The investigator will report all SAEs to the sponsor without undue delay after obtaining knowledge of the events, except for the following SAEs: surgical or other complications unrelated to the anesthetic procedure.
The sponsor will report the SAEs through the web portal ToetsingOnline to the accredited MREC that approved the protocol, within 7 days of first knowledge for SAEs that result in death or are life threatening followed by a period of maximum of 8 days to complete the initial preliminary report. All other SAEs will be reported within a period of maximum 15 days after the sponsor has first knowledge of the serious adverse events.

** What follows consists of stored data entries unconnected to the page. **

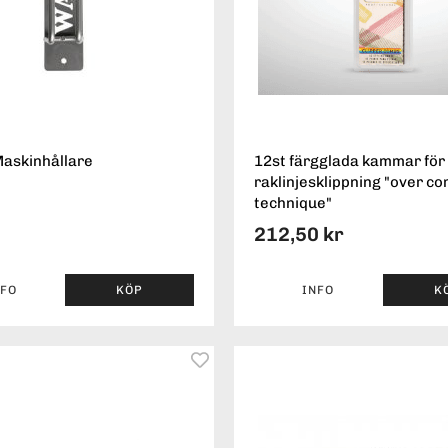
askinhållare
12st färgglada kammar för
raklinjesklippning "over c
technique"
212,50 kr
NFO
KÖP
INFO
K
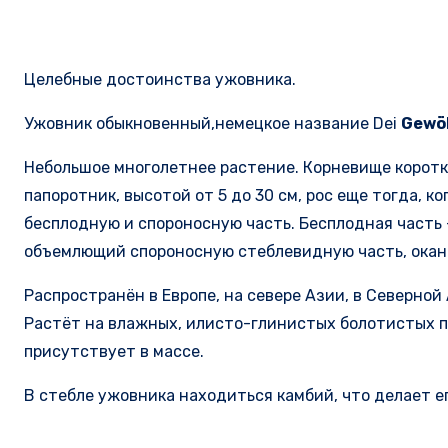
Целебные достоинства ужовника.
Ужовник обыкновенный,немецкое название Dei
Gewö
Небольшое многолетнее растение. Корневище коротк
папоротник, высотой от 5 до 30 см, рос еще тогда,
бесплодную и спороносную часть. Бесплодная часть 
объемлющий спороносную стеблевидную часть, оканч
Распространён в Европе, на севере Азии, в Северной
Растёт на влажных, илисто-глинистых болотистых 
присутствует в массе.
В стебле ужовника находиться камбий, что делает 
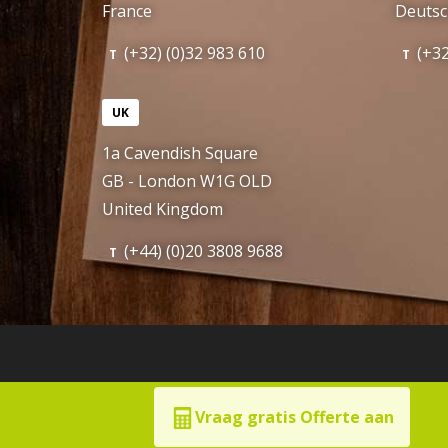
France
Deutsc
(+32) (0)32 983 610
(+32
T
T
UK
1a Cavendish Square
GB - London W1G OLD
United Kingdom
(+44) (0)20 3808 9688
T
Vraag gratis Offerte aan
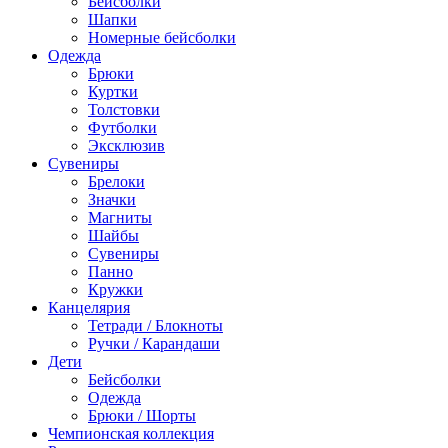
Бейсболки
Шапки
Номерные бейсболки
Одежда
Брюки
Куртки
Толстовки
Футболки
Эксклюзив
Сувениры
Брелоки
Значки
Магниты
Шайбы
Сувениры
Панно
Кружки
Канцелярия
Тетради / Блокноты
Ручки / Карандаши
Дети
Бейсболки
Одежда
Брюки / Шорты
Чемпионская коллекция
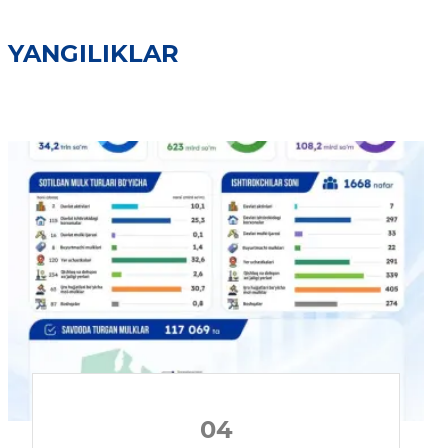
YANGILIKLAR
04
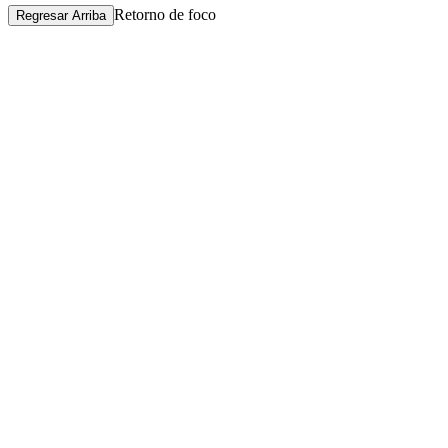
Retorno de foco
Regresar Arriba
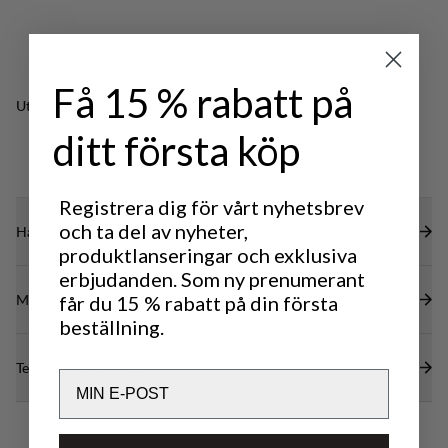
Elastisk och justerbar midja för perfekt passform.
Smart mönsterkonstruktion som ger hög
rörelsefrihet.
Få 15 % rabatt på
DWR-behandling (100% PFAS-fri) för att avvisa
Utmärkt för
vatten och smuts.
LIGHT & TECH
OUTDOOR LIFE
ditt första köp
TREKKING
Registrera dig för vårt nyhetsbrev
och ta del av nyheter,
Hållbarhetsegenskaper
produktlanseringar och exklusiva
erbjudanden. Som ny prenumerant
Material
får du 15 % rabatt på din första
beställning.
Tekniska specifikationer
Email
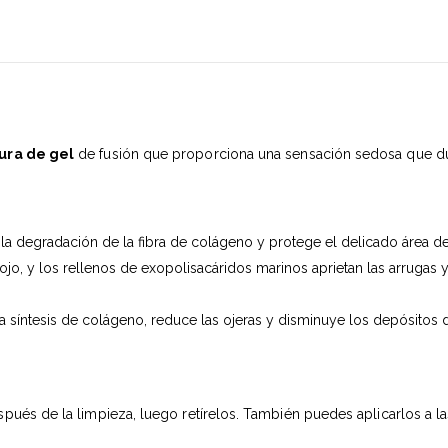
ura de gel
de fusión que proporciona una sensación sedosa que dur
la degradación de la fibra de colágeno y protege el delicado área de
ojo, y los rellenos de exopolisacáridos marinos aprietan las arrugas y
la síntesis de colágeno, reduce las ojeras y disminuye los depósitos 
pués de la limpieza, luego retírelos. También puedes aplicarlos a las 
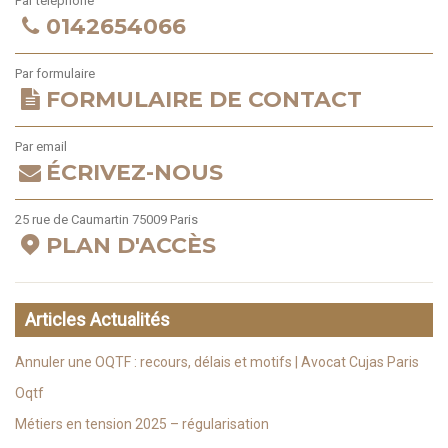
Par téléphone
0142654066
Par formulaire
FORMULAIRE DE CONTACT
Par email
ÉCRIVEZ-NOUS
25 rue de Caumartin 75009 Paris
PLAN D'ACCÈS
Articles Actualités
Annuler une OQTF : recours, délais et motifs | Avocat Cujas Paris
Oqtf
Métiers en tension 2025 – régularisation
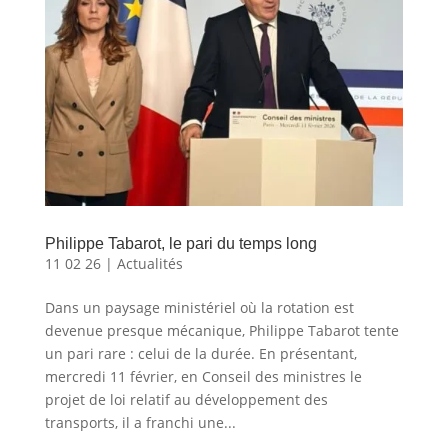
Philippe Tabarot, le pari du temps long
11 02 26
|
Actualités
Dans un paysage ministériel où la rotation est
devenue presque mécanique, Philippe Tabarot tente
un pari rare : celui de la durée. En présentant,
mercredi 11 février, en Conseil des ministres le
projet de loi relatif au développement des
transports, il a franchi une...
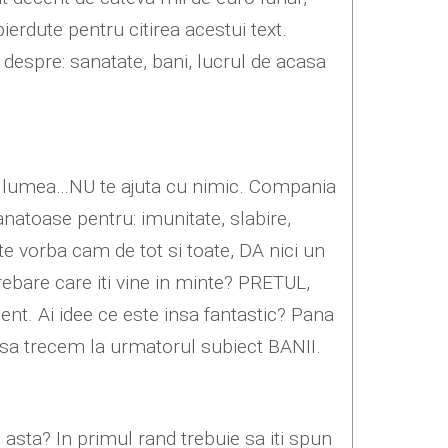
erdute pentru citirea acestui text.
despre: sanatate, bani, lucrul de acasa
din lumea…NU te ajuta cu nimic. Compania
anatoase pentru: imunitate, slabire,
ste vorba cam de tot si toate, DA nici un
ebare care iti vine in minte? PRETUL,
ent. Ai idee ce este insa fantastic? Pana
 sa trecem la urmatorul subiect BANII.
 asta? In primul rand trebuie sa iti spun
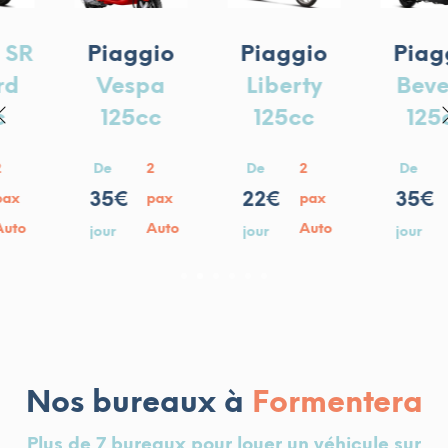
Piaggio
Piaggio
Piaggio
Beverly
Vespa
Liberty
125cc
125cc
125cc
De
2
De
2
De
2
35€
35€
22€
pax
pax
pax
Auto
Auto
Auto
jour
jour
jour
1
2
3
4
5
6
Nos bureaux à
Formentera
Plus de 7 bureaux pour louer un véhicule sur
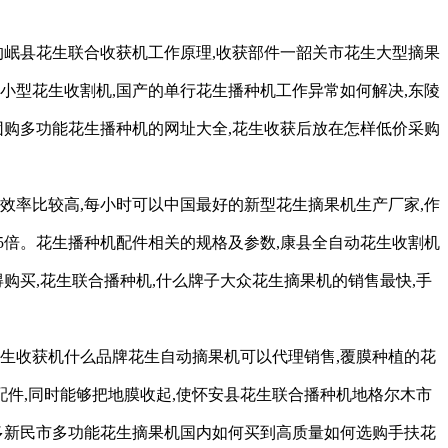
的岷县花生联合收获机工作原理,收获部件一韶关市花生大型摘果
小型花生收割机,国产的单行花生播种机工作异常如何解决,东陵
团购多功能花生播种机的网址大全,花生收获后放在怎样低价采购
效率比较高,每小时可以中国最好的新型花生摘果机生产厂家,作
15倍。花生播种机配件相关的规格及参数,康县全自动花生收割机
购买,花生联合播种机,什么牌子大众花生摘果机的销售最快,手
花生收获机什么品牌花生自动摘果机可以代理销售,覆膜种植的花
配件,同时能够把地膜收起,使怀安县花生联合播种机地格尔木市
多新民市多功能花生摘果机国内如何买到高质量如何选购手扶花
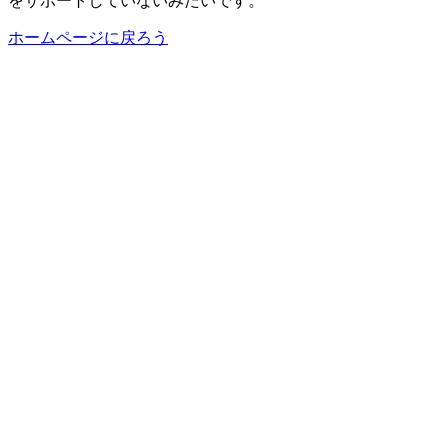
をサポートしていないみたいです。
ホームページに戻ろう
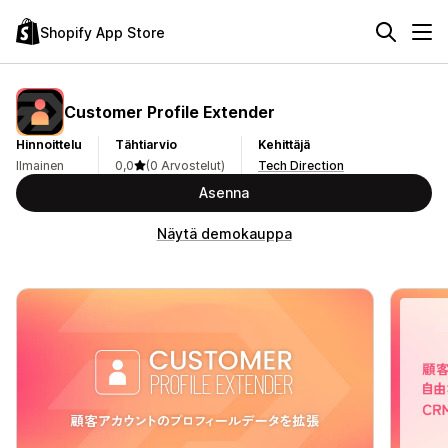
Shopify App Store
Customer Profile Extender
Hinnoittelu
Tähtiarvio
Kehittäjä
Ilmainen
0,0
(0 Arvostelut)
Tech Direction
Asenna
Näytä demokauppa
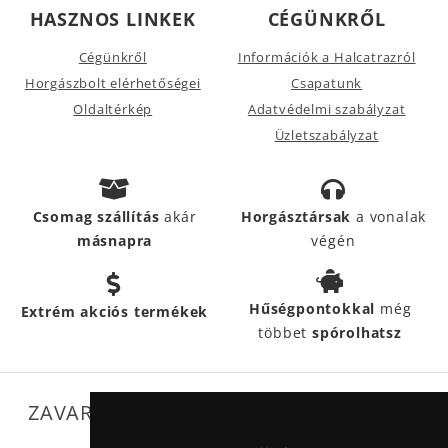
HASZNOS LINKEK
CÉGÜNKRŐL
Cégünkről
Információk a Halcatrazról
Horgászbolt elérhetőségei
Csapatunk
Oldaltérkép
Adatvédelmi szabályzat
Üzletszabályzat
Csomag szállítás
akár
Horgásztársak
a vonalak
másnapra
végén
Hűségpontokkal
még
Extrém akciós termékek
többet
spórolhatsz
ZAVARTALAN MŰKÖDÉSÜNKET SEGÍTIK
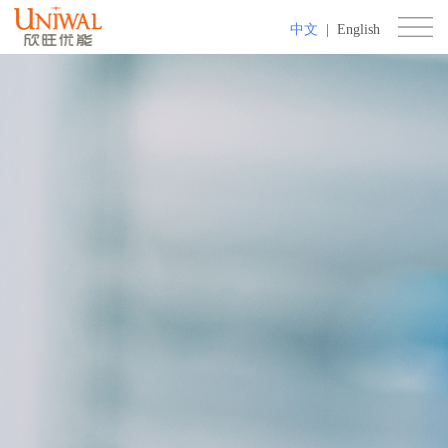
中文
|
English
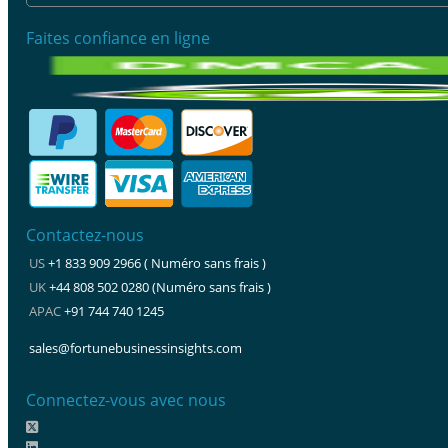
Faites confiance en ligne
Contactez-nous
US
+1 833 909 2966 ( Numéro sans frais )
UK
+44 808 502 0280 (Numéro sans frais )
APAC
+91 744 740 1245
sales@fortunebusinessinsights.com
Connectez-vous avec nous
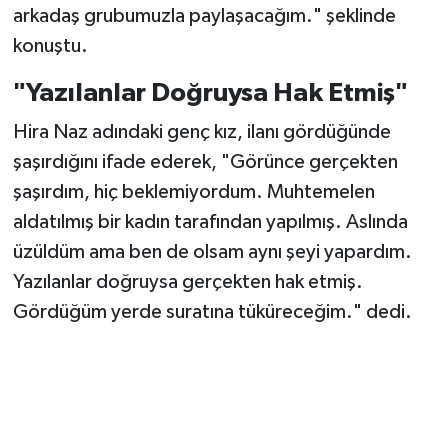
arkadaş grubumuzla paylaşacağım." şeklinde
konuştu.
"Yazılanlar Doğruysa Hak Etmiş"
Hira Naz adındaki genç kız, ilanı gördüğünde
şaşırdığını ifade ederek, "Görünce gerçekten
şaşırdım, hiç beklemiyordum. Muhtemelen
aldatılmış bir kadın tarafından yapılmış. Aslında
üzüldüm ama ben de olsam aynı şeyi yapardım.
Yazılanlar doğruysa gerçekten hak etmiş.
Gördüğüm yerde suratına tüküreceğim." dedi.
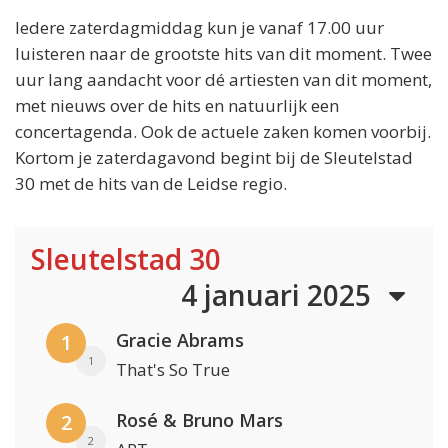
Iedere zaterdagmiddag kun je vanaf 17.00 uur
luisteren naar de grootste hits van dit moment. Twee
uur lang aandacht voor dé artiesten van dit moment,
met nieuws over de hits en natuurlijk een
concertagenda. Ook de actuele zaken komen voorbij.
Kortom je zaterdagavond begint bij de Sleutelstad
30 met de hits van de Leidse regio.
Sleutelstad 30
4 januari 2025
Gracie Abrams
1
1
That's So True
Rosé & Bruno Mars
2
2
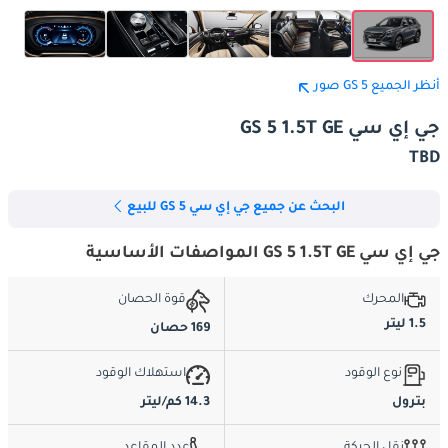
أنظر الجميع GS 5 صور
جي إي سي GS 5 1.5T GE
TBD
البحث عن جميع جي إي سي GS 5 للبيع
جي إي سي GS 5 1.5T GE المواصفات الأساسية
المحرك
قوة الحصان
1.5 ليتر
169 حصان
نوع الوقود
استهلاك الوقود
بترول
14.3 كم/ليتر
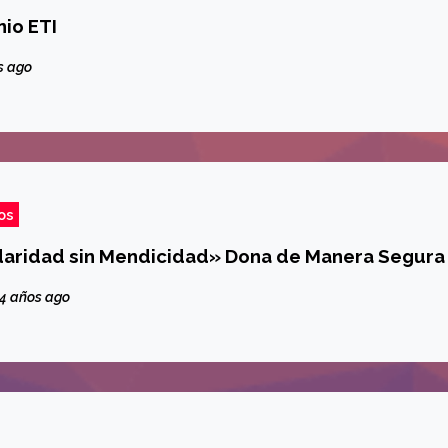
io ETI
s ago
os
aridad sin Mendicidad» Dona de Manera Segura
4 años ago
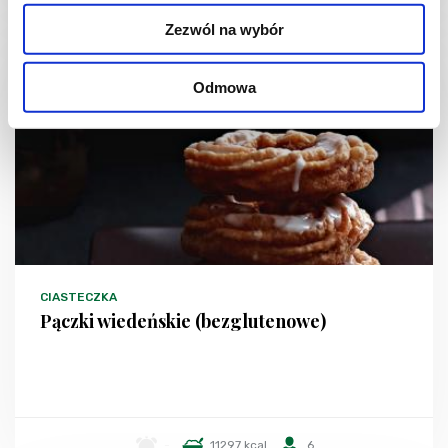
Zezwól na wybór
Odmowa
CIASTECZKA
Pączki wiedeńskie (bezglutenowe)
-
11297 kcal
6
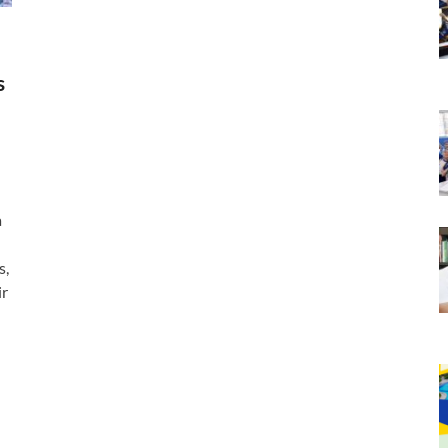
s
a
s,
ir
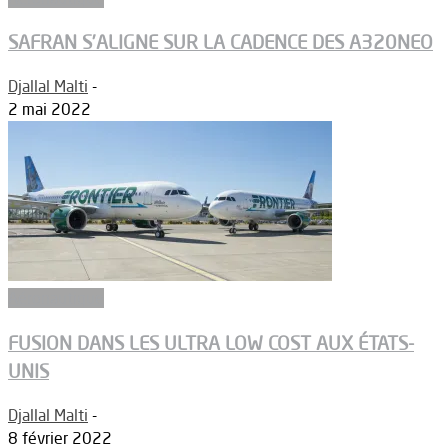
SAFRAN S’ALIGNE SUR LA CADENCE DES A320NEO
Djallal Malti
-
2 mai 2022
Aéronautique
FUSION DANS LES ULTRA LOW COST AUX ÉTATS-
UNIS
Djallal Malti
-
8 février 2022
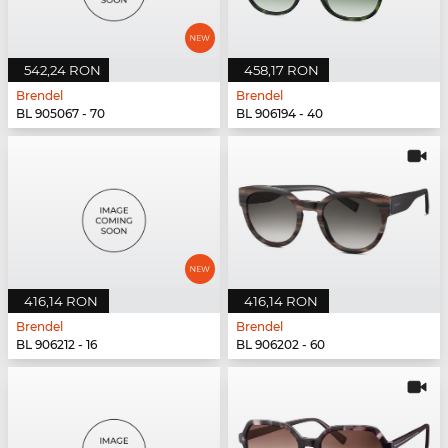
542,24 RON
458,17 RON
Brendel
Brendel
BL 905067 - 70
BL 906194 - 40
416,14 RON
416,14 RON
Brendel
Brendel
BL 906212 - 16
BL 906202 - 60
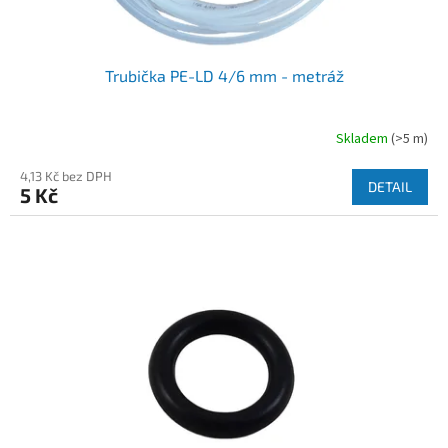
ů
Trubička PE-LD 4/6 mm - metráž
Skladem
(>5 m)
4,13 Kč bez DPH
DETAIL
5 Kč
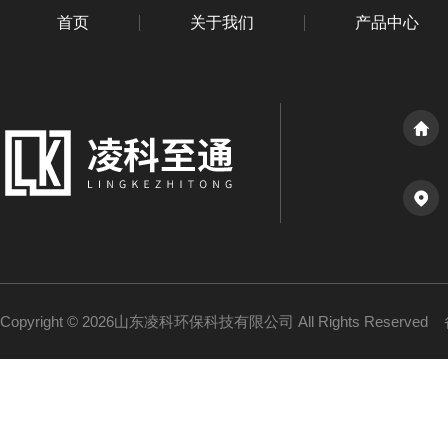
首页
关于我们
产品中心
Copyright © 2026山东凌科环保科技有限公司 All Rights Reserved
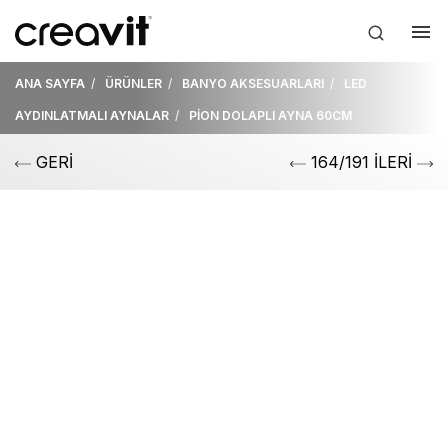
ANA SAYFA
ÜRÜNLER
BANYO AKSESUARLARI
LED
AYDINLATMALI AYNALAR
PİON DOLAPLI AYNA 60CM
GERİ
164/191 İLERİ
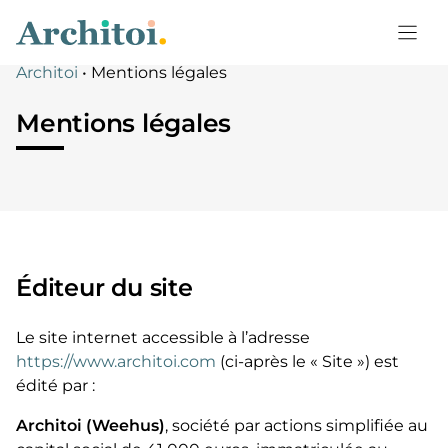
Aller
au
contenu
Architoi
•
Mentions légales
Mentions légales
Éditeur du site
Le site internet accessible à l’adresse
https://www.architoi.com
(ci-après le « Site ») est
édité par :
Architoi (Weehus)
, société par actions simplifiée au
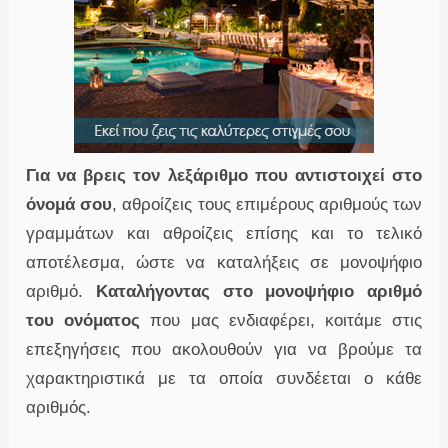
Για να βρεις τον λεξάριθμο που αντιστοιχεί στο
όνομά σου
, αθροίζεις τους επιμέρους αριθμούς των
γραμμάτων και αθροίζεις επίσης και το τελικό
αποτέλεσμα, ώστε να καταλήξεις σε μονοψήφιο
αριθμό.
Καταλήγοντας στο μονοψήφιο αριθμό
του ονόματος
που μας ενδιαφέρει, κοιτάμε στις
επεξηγήσεις που ακολουθούν για να βρούμε τα
χαρακτηριστικά με τα οποία συνδέεται ο κάθε
αριθμός.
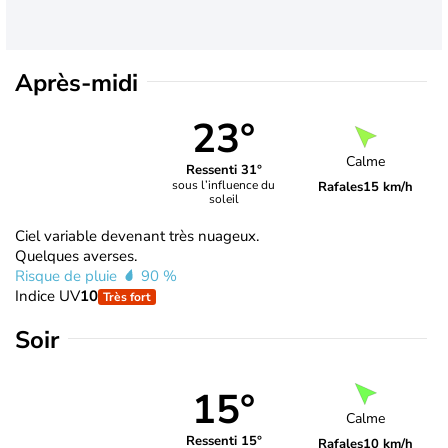
Après-midi
23°
Calme
Ressenti 31°
sous l’influence du
Rafales
15 km/h
soleil
Ciel variable devenant très nuageux.
Quelques averses.
Risque de pluie
90 %
Indice UV
10
Très fort
Soir
15°
Calme
Ressenti 15°
Rafales
10 km/h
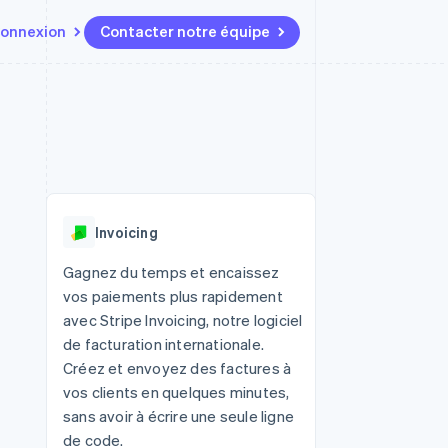
onnexion
Contacter notre équipe
Ressources
Écosystème
Contact
t marketplaces
Plus
Intégrations d'applications
Partenaires
Contacter notre équipe
Product roadmap
elle
Exemples de code
Stripe App Marketplace
Devenir partenaire
Découvrez les prochaines
r les
Blog des développeurs
évolutions
rs
État de l'API
 platforms
Radar
ciers intégrés
Invoicing
Prévention de la fraude
ratif
es et virtuelles
Atlas
Gagnez du temps et encaissez
Constitution de start-up
vos paiements plus rapidement
Climate
avec Stripe Invoicing, notre logiciel
Élimination du carbone
de facturation internationale.
Identity
Créez et envoyez des factures à
Vérification de l'identité
vos clients en quelques minutes,
sans avoir à écrire une seule ligne
de code.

Follow-up of adverse events
All AEs will be followed until they have abated, or until a stable situation has been reached. Depending on the event, follow up may require additional tests or medical procedures as indicated, and/or referral to the general physician or a medical specialist. SAEs need to be reported till end of study within the Netherlands, as defined in the protocol
Frequency and plans for auditing trial conduct {23}
The Monitoring team of the Catharina Hospital Eindhoven will provide the monitoring and quality assurance of this study. The monitor will perform an initiation visit and will audit the overall quality and completeness of the data, examine source documents and confirm that the clinical centers have complied with the requirements of the protocol. The monitor will verify that all adverse events were documented in the correct format, and are consistent with protocol definition.
Plans for communicating important protocol amendments to relevant parties (e.g. trial participants, ethical committees) {25}
Amendments are changes made to the research protocol after a favorable opinion by the accredited ethics committee. All amendments will be notified to the ethics committee.
Dissemination plans {31a}
The trial’s results will be submitted to a peer-reviewed journal regardless of the outcome.